RECORD SET:
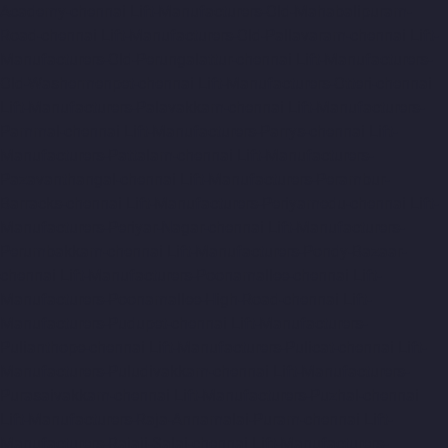
Academy-chennai
Lift-Manufacturers-Old-Mahabalipuram-
Road-chennai
Lift-Manufacturers-Old-Pallavaram-chennai
Lift-
Manufacturers-Old-Perungalattur-chennai
Lift-Manufacturers-
Old-Washermenpet-chennai
Lift-Manufacturers-Otteri-chennai
Lift-Manufacturers-Palavakkam-chennai
Lift-Manufacturers-
Pammal-chennai
Lift-Manufacturers-Parrys-chennai
Lift-
Manufacturers-Pattalam-chennai
Lift-Manufacturers-
Pazavanthangal-chennai
Lift-Manufacturers-Perambur-
Barracks-chennai
Lift-Manufacturers-Periyamedu-chennai
Lift-
Manufacturers-Periyar-Nagar-chennai
Lift-Manufacturers-
Perumbakkam-chennai
Lift-Manufacturers-Pondy-Bazaar-
chennai
Lift-Manufacturers-Poonamallee-chennai
Lift-
Manufacturers-Poonamallee-High-Road-chennai
Lift-
Manufacturers-Pudupet-chennai
Lift-Manufacturers-
Pulianthope-chennai
Lift-Manufacturers-Pulicat-chennai
Lift-
Manufacturers-Puludivakkam-chennai
Lift-Manufacturers-
Purasaivakkam-chennai
Lift-Manufacturers-Puzhal-chennai
Lift-Manufacturers-Raja-Annamalai-Puram-chennai
Lift-
Manufacturers-Rajaji-Salai-chennai
Lift-Manufacturers-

WHAT TO WORK ON: How many of the lines above include the word "Road"? Give that number without comment.

ANSWER SPACE: 2